冬月的京城,寒风裹着细碎的雪沫掠过宫墙,却吹不散东宫内外浓得化不开的喜庆暖意。
朱红宫门上悬挂的鎏金铜铃随风轻响,与廊下悬挂的百盏大红宫灯相映成趣,宫灯上“龙凤呈祥”“天作之合”的刺绣图案,在雪光映衬下愈发鲜活。
庭院中央,工匠们正踩着木梯搭建三层高的彩棚,彩棚檐角垂落的五彩流苏随风摇曳,连空气里都飘着淡淡的熏香与蜜饯甜意——
三日后,便是太子赵煜大婚的日子,迎娶的是素有“京城第一才女”之称的吏部尚书苏明哲之女苏婉卿。

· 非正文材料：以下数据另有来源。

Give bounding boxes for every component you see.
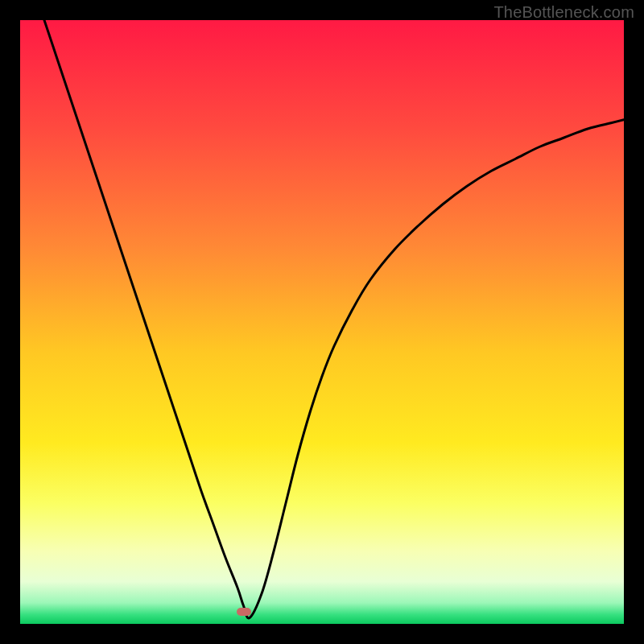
plot-area	[20, 20, 624, 624]
bottleneck-curve	[20, 20, 624, 624]
chart-frame: TheBottleneck.com	[0, 0, 644, 644]
watermark-text: TheBottleneck.com	[493, 3, 634, 22]
minimum-marker	[237, 608, 251, 616]
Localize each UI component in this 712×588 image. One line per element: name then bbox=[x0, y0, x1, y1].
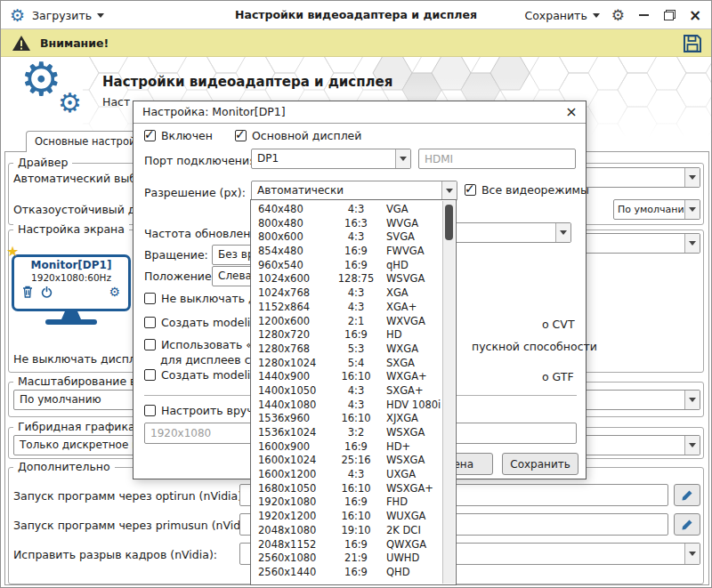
group-scaling-legend: Масштабирование вы bbox=[13, 375, 150, 388]
resolution-option[interactable]: 2048x115216:9QWXGA bbox=[251, 538, 456, 552]
resolution-option[interactable]: 1920x108016:9FHD bbox=[251, 495, 456, 510]
resolution-option[interactable]: 854x48016:9FWVGA bbox=[251, 245, 456, 259]
resolution-option[interactable]: 1536x96016:10XJXGA bbox=[251, 412, 456, 426]
resolution-option[interactable]: 1920x120016:10WUXGA bbox=[251, 510, 456, 524]
resolution-option[interactable]: 1280x72016:9HD bbox=[251, 328, 456, 342]
port-select[interactable]: DP1 bbox=[251, 149, 411, 169]
resolution-option[interactable]: 1600x90016:9HD+ bbox=[251, 440, 456, 455]
enabled-checkbox[interactable]: Включен bbox=[144, 129, 213, 142]
chevron-down-icon bbox=[395, 149, 410, 168]
monitor-widget[interactable]: Monitor[DP1] 1920x1080:60Hz bbox=[12, 254, 131, 311]
close-button[interactable] bbox=[688, 7, 702, 23]
chevron-down-icon bbox=[555, 223, 570, 242]
resolution-option[interactable]: 1440x90016:10WXGA+ bbox=[251, 370, 456, 384]
checkbox-box bbox=[144, 317, 156, 328]
mode-name: XGA+ bbox=[386, 301, 417, 315]
monitor-mode: 1920x1080:60Hz bbox=[14, 272, 128, 283]
resolution-option[interactable]: 1680x105016:10WSXGA+ bbox=[251, 482, 456, 496]
save-menu-button[interactable]: Сохранить bbox=[524, 9, 599, 22]
resolution-option[interactable]: 2560x144016:9QHD bbox=[251, 566, 456, 580]
resolution-option[interactable]: 1600x102425:16WSXGA bbox=[251, 454, 456, 468]
resolution-option[interactable]: 800x6004:3SVGA bbox=[251, 230, 456, 245]
aspect-ratio: 16:10 bbox=[335, 510, 377, 524]
checkbox-box bbox=[144, 293, 156, 304]
resolution-value: 2048x1152 bbox=[258, 538, 316, 551]
trash-icon[interactable] bbox=[22, 286, 33, 298]
mode-name: FHD bbox=[386, 495, 408, 510]
checkbox-box bbox=[235, 130, 247, 141]
cvt-label-fragment: о CVT bbox=[542, 318, 575, 331]
mode-name: WVGA bbox=[386, 217, 418, 231]
load-menu-button[interactable]: Загрузить bbox=[32, 9, 104, 22]
resolution-option[interactable]: 1024x7684:3XGA bbox=[251, 286, 456, 301]
aspect-ratio: 16:3 bbox=[335, 217, 377, 231]
resolution-value: 1920x1080 bbox=[258, 495, 316, 508]
aspect-ratio: 2:1 bbox=[335, 315, 377, 329]
aspect-ratio: 19:10 bbox=[335, 524, 377, 538]
gtf-modeline-checkbox[interactable]: Создать modeline bbox=[144, 368, 264, 382]
resolution-value: 1024x600 bbox=[258, 272, 310, 285]
settings-gear-icon[interactable] bbox=[611, 8, 625, 23]
resolution-option[interactable]: 1024x600128:75WSVGA bbox=[251, 272, 456, 286]
resolution-value: 1440x900 bbox=[258, 370, 310, 383]
mode-name: WXGA+ bbox=[386, 370, 427, 384]
driver-failsafe-value: По умолчанию bbox=[618, 200, 692, 219]
checkbox-box bbox=[465, 184, 476, 196]
restore-button[interactable] bbox=[664, 10, 676, 20]
aspect-ratio: 16:9 bbox=[335, 566, 377, 580]
gtf-label-fragment: о GTF bbox=[542, 370, 574, 383]
resolution-option[interactable]: 2048x108019:102K DCI bbox=[251, 524, 456, 538]
aspect-ratio: 21:9 bbox=[335, 552, 377, 566]
resolution-option[interactable]: 1152x8644:3XGA+ bbox=[251, 301, 456, 315]
aspect-ratio: 16:10 bbox=[335, 370, 377, 384]
optirun-edit-button[interactable] bbox=[674, 484, 700, 506]
primusun-edit-button[interactable] bbox=[674, 513, 700, 536]
minimize-button[interactable] bbox=[636, 7, 651, 23]
gear-icon[interactable] bbox=[109, 286, 120, 298]
mode-name: WSVGA bbox=[386, 272, 425, 286]
aspect-ratio: 4:3 bbox=[335, 286, 377, 301]
chevron-down-icon bbox=[684, 234, 700, 253]
group-extra-legend: Дополнительно bbox=[13, 460, 115, 473]
dialog-title: Настройка: Monitor[DP1] bbox=[134, 101, 586, 124]
star-icon bbox=[6, 243, 19, 260]
resolution-option[interactable]: 2560x108021:9UWHD bbox=[251, 552, 456, 566]
resolution-option[interactable]: 1536x10243:2WSXGA bbox=[251, 426, 456, 440]
resolution-option[interactable]: 1200x6002:1WXVGA bbox=[251, 315, 456, 329]
aspect-ratio: 16:9 bbox=[335, 328, 377, 342]
port-alt-input[interactable]: HDMI bbox=[418, 149, 576, 169]
resolution-value: 2560x1080 bbox=[258, 552, 316, 564]
group-hybrid-legend: Гибридная графика bbox=[13, 420, 140, 433]
resolution-option[interactable]: 1280x7685:3WXGA bbox=[251, 342, 456, 357]
logo-gear-small-icon bbox=[58, 90, 82, 117]
resolution-option[interactable]: 960x54016:9qHD bbox=[251, 259, 456, 273]
primusun-label: Запуск программ через primusun (nVidia): bbox=[13, 519, 258, 532]
resolution-option[interactable]: 1400x10504:3SXGA+ bbox=[251, 384, 456, 399]
load-menu-label: Загрузить bbox=[32, 9, 92, 22]
chevron-down-icon bbox=[97, 13, 104, 18]
scrollbar[interactable] bbox=[442, 201, 455, 584]
primary-display-checkbox[interactable]: Основной дисплей bbox=[235, 129, 361, 142]
chevron-down-icon bbox=[593, 13, 600, 18]
chevron-down-icon bbox=[684, 544, 700, 564]
all-modes-checkbox[interactable]: Все видеорежимы bbox=[465, 183, 589, 197]
save-file-button[interactable] bbox=[681, 32, 704, 55]
resolution-option[interactable]: 640x4804:3VGA bbox=[251, 203, 456, 217]
cvt-modeline-checkbox[interactable]: Создать modeline bbox=[144, 316, 264, 329]
app-window: Загрузить Настройки видеоадаптера и дисп… bbox=[0, 0, 712, 588]
position-value: Слева bbox=[218, 267, 252, 286]
resolution-option[interactable]: 1280x10245:4SXGA bbox=[251, 357, 456, 371]
aspect-ratio: 3:2 bbox=[335, 426, 377, 440]
aspect-ratio: 5:3 bbox=[335, 342, 377, 357]
scrollbar-thumb[interactable] bbox=[445, 205, 453, 240]
power-icon[interactable] bbox=[41, 286, 53, 298]
dialog-close-button[interactable] bbox=[562, 103, 580, 121]
resolution-option[interactable]: 1600x12004:3UXGA bbox=[251, 468, 456, 482]
resolution-select[interactable]: Автоматически bbox=[251, 181, 457, 201]
save-button[interactable]: Сохранить bbox=[502, 453, 578, 475]
port-label: Порт подключения: bbox=[144, 154, 260, 167]
resolution-value: 1440x1080 bbox=[258, 399, 316, 411]
resolution-option[interactable]: 800x48016:3WVGA bbox=[251, 217, 456, 231]
driver-failsafe-select[interactable]: По умолчанию bbox=[613, 199, 700, 220]
resolution-option[interactable]: 1440x10804:3HDV 1080i bbox=[251, 399, 456, 413]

这场婚礼不仅是皇室的头等喜事,更被朝野视为朝堂稳固、储君地位愈发坚实的重要象征。
御书房内,暖炉里的松木烧得正旺,驱散了冬日的寒意。
陛下手持一份墨迹未干的婚礼流程册,指尖轻轻划过“主持者:靖安郡主沈瑾”的字样,抬头看向立于阶下的阿瑾,语气带着信任与期许:“太子自束发以来,便多蒙你教导——
从处理民生奏折到应对朝堂暗流,你不仅是他的政务辅佐,更如师长般为他指引方向。
如今他大婚,关乎皇室威仪,更关乎天下观感,朕思来想去,唯有你以‘师母’之名主持,方能兼顾礼制周全与温情暖意,确保万无一失。”

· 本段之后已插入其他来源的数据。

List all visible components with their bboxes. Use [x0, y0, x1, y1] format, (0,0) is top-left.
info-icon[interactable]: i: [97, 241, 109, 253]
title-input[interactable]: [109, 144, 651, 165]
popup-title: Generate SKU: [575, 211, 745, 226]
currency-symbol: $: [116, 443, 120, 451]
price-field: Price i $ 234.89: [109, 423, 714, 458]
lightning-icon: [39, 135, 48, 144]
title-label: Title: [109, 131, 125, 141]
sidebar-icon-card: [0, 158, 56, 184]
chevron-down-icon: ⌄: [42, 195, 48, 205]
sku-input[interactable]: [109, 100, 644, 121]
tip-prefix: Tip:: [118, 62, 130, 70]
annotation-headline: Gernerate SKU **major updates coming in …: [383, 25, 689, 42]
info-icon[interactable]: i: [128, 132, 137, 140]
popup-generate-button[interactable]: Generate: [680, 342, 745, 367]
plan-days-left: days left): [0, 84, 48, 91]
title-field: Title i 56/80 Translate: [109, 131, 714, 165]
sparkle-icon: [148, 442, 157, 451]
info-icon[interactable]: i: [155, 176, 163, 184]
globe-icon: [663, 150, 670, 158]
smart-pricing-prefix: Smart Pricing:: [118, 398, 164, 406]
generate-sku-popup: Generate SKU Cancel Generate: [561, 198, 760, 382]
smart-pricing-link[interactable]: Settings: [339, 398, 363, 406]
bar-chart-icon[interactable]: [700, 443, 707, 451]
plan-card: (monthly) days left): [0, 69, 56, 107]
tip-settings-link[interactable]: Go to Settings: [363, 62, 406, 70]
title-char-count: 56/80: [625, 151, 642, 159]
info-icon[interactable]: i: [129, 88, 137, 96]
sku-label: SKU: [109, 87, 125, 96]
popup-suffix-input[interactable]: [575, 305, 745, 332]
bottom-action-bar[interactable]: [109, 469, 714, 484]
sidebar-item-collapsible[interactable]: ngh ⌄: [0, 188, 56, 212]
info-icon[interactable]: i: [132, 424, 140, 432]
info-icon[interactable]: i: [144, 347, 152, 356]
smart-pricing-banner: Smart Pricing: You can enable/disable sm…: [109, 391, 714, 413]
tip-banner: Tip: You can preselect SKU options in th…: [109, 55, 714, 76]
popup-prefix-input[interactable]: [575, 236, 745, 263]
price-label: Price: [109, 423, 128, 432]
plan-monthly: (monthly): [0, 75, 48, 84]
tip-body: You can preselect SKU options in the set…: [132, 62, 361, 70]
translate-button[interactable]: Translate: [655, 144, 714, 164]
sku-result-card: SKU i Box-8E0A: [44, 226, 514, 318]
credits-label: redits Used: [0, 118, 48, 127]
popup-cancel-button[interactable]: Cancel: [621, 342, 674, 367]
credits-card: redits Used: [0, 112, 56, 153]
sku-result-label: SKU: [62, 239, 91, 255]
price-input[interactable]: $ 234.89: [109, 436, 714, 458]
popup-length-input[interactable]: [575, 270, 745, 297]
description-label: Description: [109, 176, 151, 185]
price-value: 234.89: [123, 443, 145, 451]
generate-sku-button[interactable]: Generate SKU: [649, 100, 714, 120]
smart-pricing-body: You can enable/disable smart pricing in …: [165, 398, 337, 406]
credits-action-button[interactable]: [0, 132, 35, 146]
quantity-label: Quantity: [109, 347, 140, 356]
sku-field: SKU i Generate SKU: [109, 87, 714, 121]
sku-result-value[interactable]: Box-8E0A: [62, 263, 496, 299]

阿瑾闻言,上前一步躬身领命,青色官服的衣摆随动作轻扫地面,语气沉稳而恭敬:“臣妇谢陛下信任!自辅佐殿下以来,臣妇深知此事对殿下、对朝堂的重要性。
定当以礼制为纲,以温情为脉,精心筹备每一处细节,不辜负陛下嘱托,也不让殿下与未来太子妃留有遗憾。”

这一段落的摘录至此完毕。